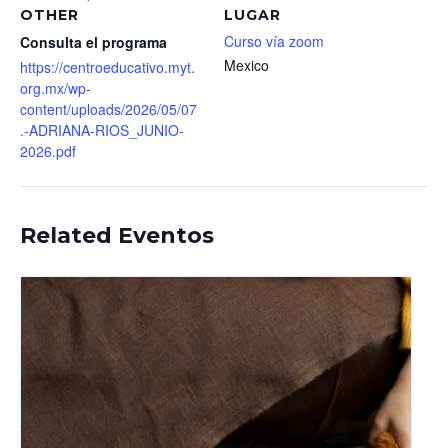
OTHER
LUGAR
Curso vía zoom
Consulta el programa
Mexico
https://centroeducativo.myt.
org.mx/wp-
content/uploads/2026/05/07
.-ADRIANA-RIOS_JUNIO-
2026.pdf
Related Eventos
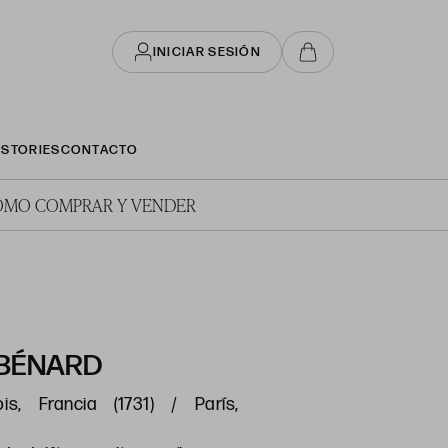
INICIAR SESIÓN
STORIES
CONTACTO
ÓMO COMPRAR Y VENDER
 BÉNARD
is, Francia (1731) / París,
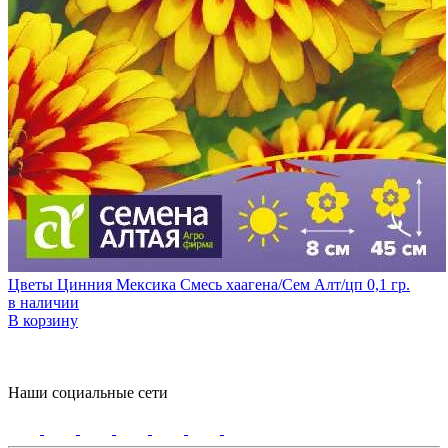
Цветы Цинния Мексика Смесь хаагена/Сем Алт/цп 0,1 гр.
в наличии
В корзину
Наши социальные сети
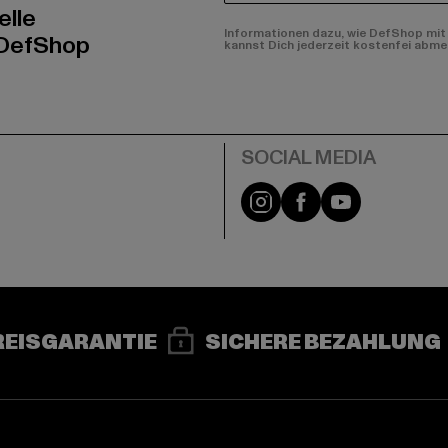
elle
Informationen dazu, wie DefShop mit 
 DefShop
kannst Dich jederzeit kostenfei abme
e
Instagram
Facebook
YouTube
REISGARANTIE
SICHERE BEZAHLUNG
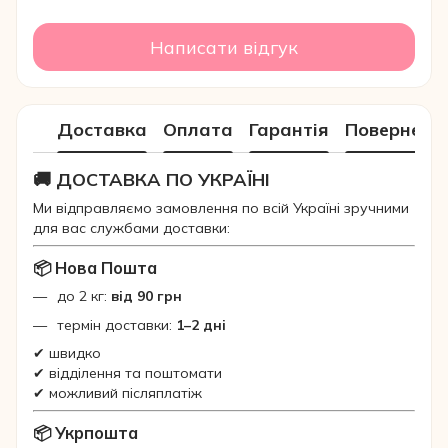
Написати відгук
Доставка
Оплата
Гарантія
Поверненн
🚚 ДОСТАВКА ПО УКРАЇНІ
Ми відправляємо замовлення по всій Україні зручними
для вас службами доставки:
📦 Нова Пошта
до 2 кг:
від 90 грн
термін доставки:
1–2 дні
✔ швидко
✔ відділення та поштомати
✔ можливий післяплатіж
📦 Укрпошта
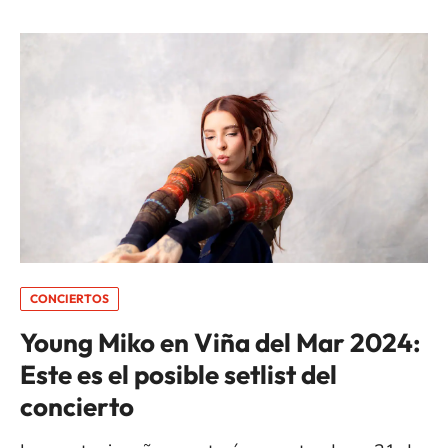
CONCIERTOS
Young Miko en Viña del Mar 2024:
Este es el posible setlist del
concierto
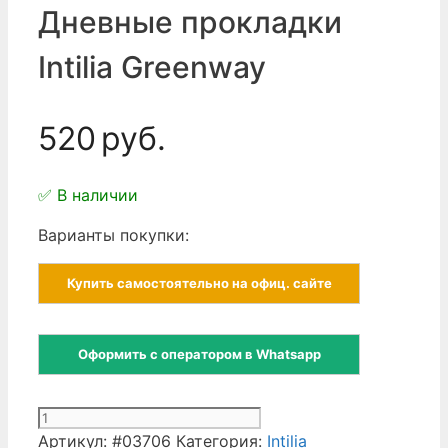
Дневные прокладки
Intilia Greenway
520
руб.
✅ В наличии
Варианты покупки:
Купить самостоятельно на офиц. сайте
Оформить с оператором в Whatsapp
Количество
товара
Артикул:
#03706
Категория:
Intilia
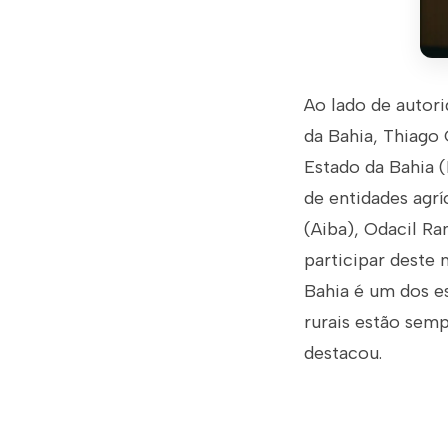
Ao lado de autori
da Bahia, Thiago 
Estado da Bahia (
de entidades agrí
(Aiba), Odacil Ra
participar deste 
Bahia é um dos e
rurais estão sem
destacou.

────────────────────

Task prompt: Reproduce the whole listing exactly, but not the images in it.

Result below:
OTHER
LUGAR
Curso vía zoom
Consulta el programa
Mexico
https://centroeducativo.myt.
org.mx/wp-
content/uploads/2026/05/07
.-ADRIANA-RIOS_JUNIO-
2026.pdf
Related Eventos
INICIAR SESIÓN
STORIES
CONTACTO
ÓMO COMPRAR Y VENDER
 BÉNARD
is, Francia (1731) / París,
Цветы Цинния Мексика Смесь хаагена/Сем Алт/цп 0,1 гр.
в наличии
В корзину
Наши социальные сети
elle
Informationen dazu, wie DefShop mit 
 DefShop
kannst Dich jederzeit kostenfei abme
e
Instagram
Facebook
YouTube
REISGARANTIE
SICHERE BEZAHLUNG
Написати відгук
Доставка
Оплата
Гарантія
Поверненн
🚚 ДОСТАВКА ПО УКРАЇНІ
Ми відправляємо замовлення по всій Україні зручними
для вас службами доставки:
📦 Нова Пошта
до 2 кг:
від 90 грн
термін доставки:
1–2 дні
✔ швидко
✔ відділення та поштомати
✔ можливий післяплатіж
📦 Укрпошта
CONCIERTOS
Young Miko en Viña del Mar 2024:
Este es el posible setlist del
concierto
Дневные прокладки
Intilia Greenway
520
руб.
✅ В наличии
Варианты покупки:
Купить самостоятельно на офиц. сайте
Оформить с оператором в Whatsapp
Количество
товара
Артикул:
#03706
Категория:
Intilia
Ao lado de autori
da Bahia, Thiago 
Estado da Bahia (
de entidades agrí
(Aiba), Odacil Ra
participar deste 
Bahia é um dos e
rurais estão sem
destacou.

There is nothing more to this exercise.